Individually designed programmes are the most effective way to improve a child’s speech and language skills. Providing they are accompanied by three other things:

  • A clear structure. Therapy needs to be focussed on improving awareness, recognition of the target (whether that is a sound, a language concept or a social skill), production of the target and practice to generalise the target to all situations.
  • Committed parents/carers. Parents and carers who have a positive attitude towards therapy, and to continuing the work between sessions, usually find that their child makes progress very quickly.
  • Quality input and consistent approach. ‘Little and often’ high quality input, that is consistent, is most beneficial to your child.
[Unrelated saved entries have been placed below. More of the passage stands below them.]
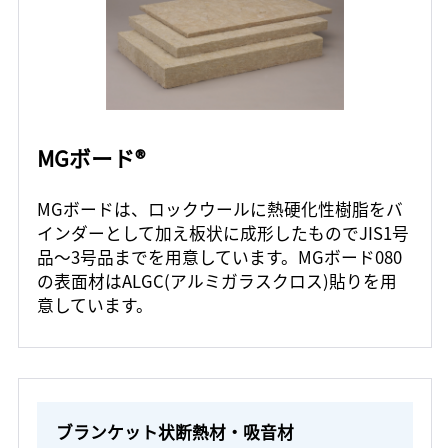
MGボード®
MGボードは、ロックウールに熱硬化性樹脂をバ
インダーとして加え板状に成形したものでJIS1号
品～3号品までを用意しています。MGボード080
の表面材はALGC(アルミガラスクロス)貼りを用
意しています。
ブランケット状断熱材・吸音材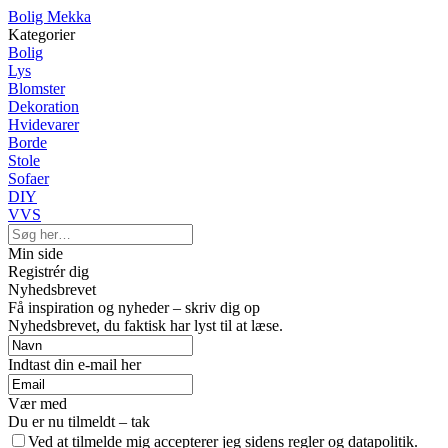
Bolig Mekka
Kategorier
Bolig
Lys
Blomster
Dekoration
Hvidevarer
Borde
Stole
Sofaer
DIY
VVS
Min side
Registrér dig
Nyhedsbrevet
Få inspiration og nyheder – skriv dig op
Nyhedsbrevet, du faktisk har lyst til at læse.
Indtast din e-mail her
Vær med
Du er nu tilmeldt – tak
Ved at tilmelde mig accepterer jeg sidens regler og datapolitik.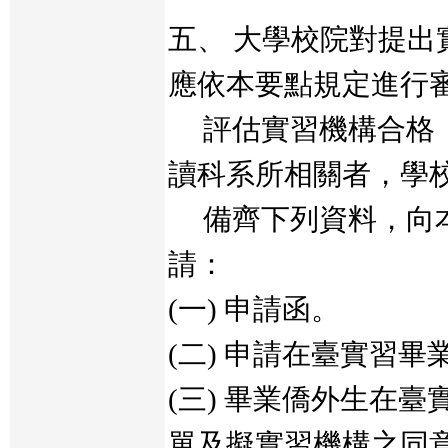
五、 大學校院對提出
應依本要點規定進行
評估實習機構合格，
讀科系所相關者，學
備齊下列資料，向本
請：
(一) 申請函。
(二) 申請在臺實習
(三) 畢業僑外生在
單及擬實習機構之同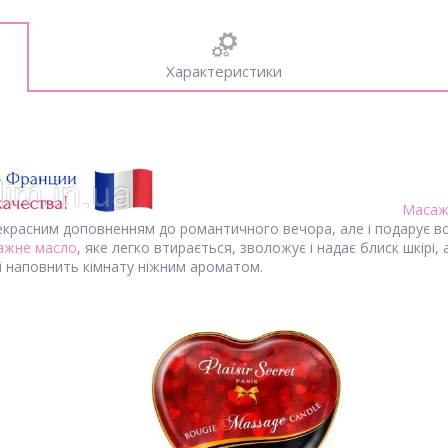
Характеристики
Масаж
рекрасним доповненням до романтичного вечора, але і подарує в
ажне масло
, яке легко втирається, зволожує і надає блиск шкірі
 і наповнить кімнату ніжним ароматом.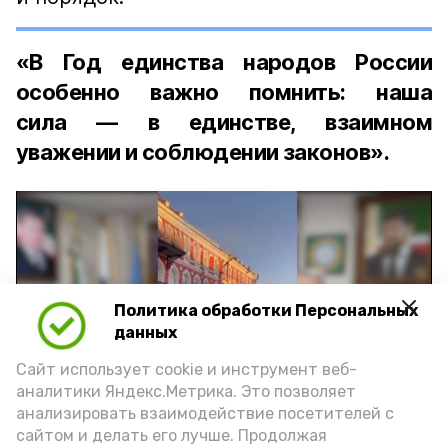
«В Год единства народов России
особенно важно помнить: наша
сила — в единстве, взаимном
уважении и соблюдении законов».
Политика обработки Персональных
Play
данных
Video
Сайт использует cookie и инструмент веб-
аналитики Яндекс.Метрика. Это позволяет
анализировать взаимодействие посетителей с
сайтом и делать его лучше. Продолжая
Видео: управление пресс-службы и информации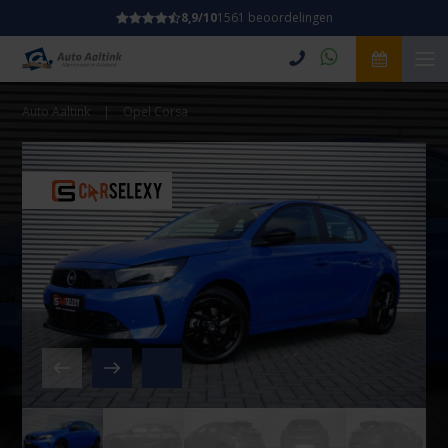
8,9/10
1561 beoordelingen
Auto Aaltink
|
Opel Corsa
Video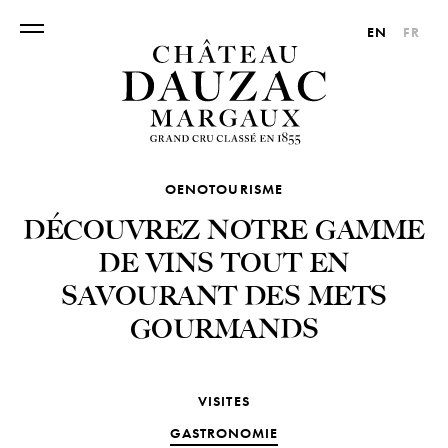
EN
FR
OENOTOURISME
DÉCOUVREZ NOTRE GAMME
DE VINS TOUT EN
SAVOURANT DES METS
GOURMANDS
VISITES
GASTRONOMIE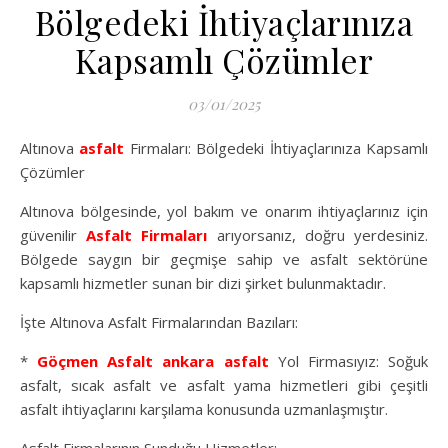
Bölgedeki İhtiyaçlarınıza
Kapsamlı Çözümler
03/01/2025
Altınova
asfalt
Firmaları: Bölgedeki İhtiyaçlarınıza Kapsamlı
Çözümler
Altınova bölgesinde, yol bakım ve onarım ihtiyaçlarınız için
güvenilir
Asfalt Firmaları
arıyorsanız, doğru yerdesiniz.
Bölgede saygın bir geçmişe sahip ve asfalt sektörüne
kapsamlı hizmetler sunan bir dizi şirket bulunmaktadır.
İşte Altınova Asfalt Firmalarından Bazıları:
*
Göçmen Asfalt
ankara asfalt
Yol Firmasıyız: Soğuk
asfalt, sıcak asfalt ve asfalt yama hizmetleri gibi çeşitli
asfalt ihtiyaçlarını karşılama konusunda uzmanlaşmıştır.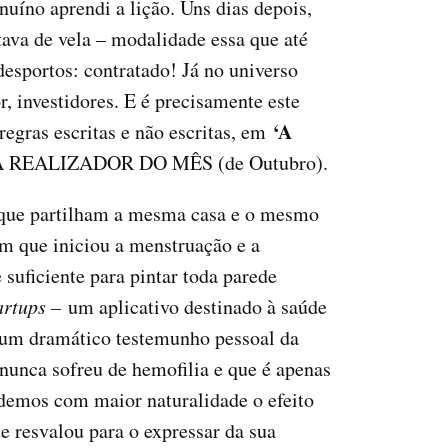
uíno aprendi a lição. Uns dias depois,
ava de vela – modalidade essa que até
desportos: contratado! Já no universo
 investidores. E é precisamente este
‘A
 regras escritas e não escritas, em
VAGA REALIZADOR DO MÊS (de Outubro).
que partilham a mesma casa e o mesmo
m que iniciou a menstruação e a
suficiente para pintar toda parede
artups –
um aplicativo destinado à saúde
e um dramático testemunho pessoal da
nunca sofreu de hemofilia e que é apenas
emos com maior naturalidade o efeito
e resvalou para o expressar da sua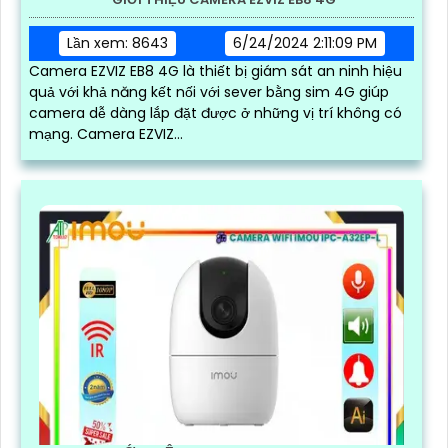
Lần xem: 8643
6/24/2024 2:11:09 PM
Camera EZVIZ EB8 4G là thiết bị giám sát an ninh hiệu
quả với khả năng kết nối với sever bằng sim 4G giúp
camera dễ dàng lắp đặt được ở những vị trí không có
mạng. Camera EZVIZ...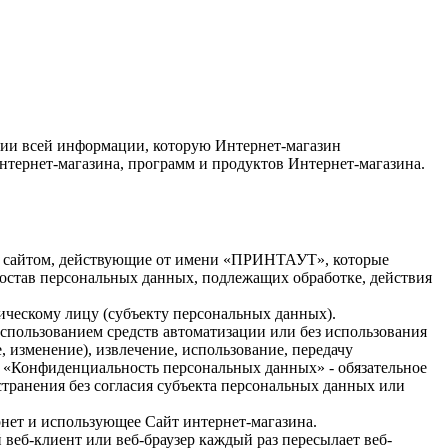
нии всей информации, которую Интернет-магазин
Интернет-магазина, программ и продуктов Интернет-магазина.
ия сайтом, действующие от имени «ПРИНТАУТ», которые
состав персональных данных, подлежащих обработке, действия
ическому лицу (субъекту персональных данных).
использованием средств автоматизации или без использования
, изменение), извлечение, использование, передачу
4. «Конфиденциальность персональных данных» - обязательное
ранения без согласия субъекта персональных данных или
ернет и использующее Сайт интернет-магазина.
веб-клиент или веб-браузер каждый раз пересылает веб-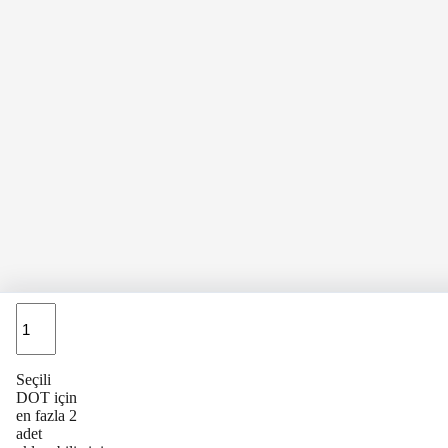
Adet
Seçili
DOT için
en fazla 2
adet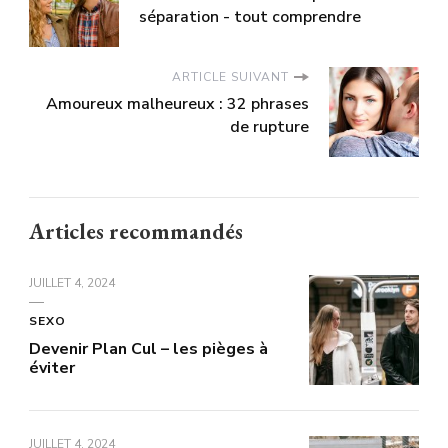
séparation - tout comprendre
ARTICLE SUIVANT
Amoureux malheureux : 32 phrases
de rupture
Articles recommandés
JUILLET 4, 2024
SEXO
Devenir Plan Cul – les pièges à
éviter
JUILLET 4, 2024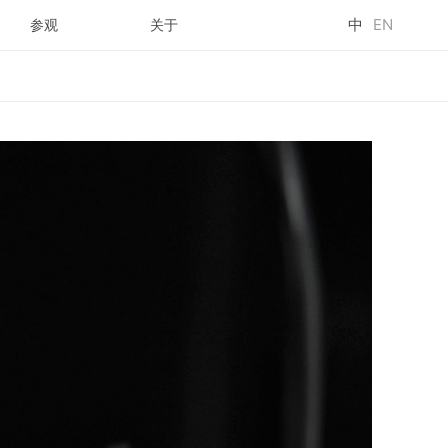
中
EN
参观
关于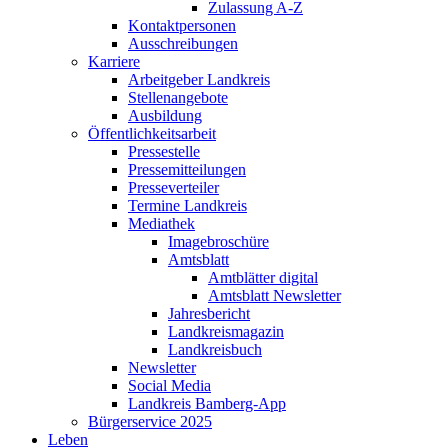
Zulassung A-Z
Kontaktpersonen
Ausschreibungen
Karriere
Arbeitgeber Landkreis
Stellenangebote
Ausbildung
Öffentlichkeitsarbeit
Pressestelle
Pressemitteilungen
Presseverteiler
Termine Landkreis
Mediathek
Imagebroschüre
Amtsblatt
Amtblätter digital
Amtsblatt Newsletter
Jahresbericht
Landkreismagazin
Landkreisbuch
Newsletter
Social Media
Landkreis Bamberg-App
Bürgerservice 2025
Leben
People learn in different ways and at different speeds. Some learn best through hearing information, others by seeing it, while others prefer a hands-on, have- a- go approach. I ensure all learning styles are taken into account by using multi-sensory therapy sessions that include verbal language, pictures, writing and real objects.

Focus on goals, small steps and progress. There is nothing quite like achievement to make you feel good and want to do even better. By keeping the goal in mind, focussing on their success and taking small achievable steps your child will make steady progress towards becoming a more confident communicator. It is like building good foundations. Clear speech sounds allow others to understand them more easily. Improved listening and attention skills in their learning environments help them to understand and use language more effectively. And understanding social situations (others emotions, turn taking and body language) enables them to make friends, keep friends and learn how to interact appropriately with other children and adults.

Therapy must be fun, exciting, focused and achievable. Your child can expect their experience to be: fun, exciting and achievable. I use a positive approach that is friendly, flexible and interactive. As a parent/carer you can expect to see well-structured therapy plans and sessions, which are specific to your child’s needs.

Actively involve and listen to parents and carers. After all you spend the most time with your child. And you want someone who recognises that you want the best for your child. I encourage you to participate in your child’s ‘therapy homework’ by keeping it jargon free, simple and fun for you all.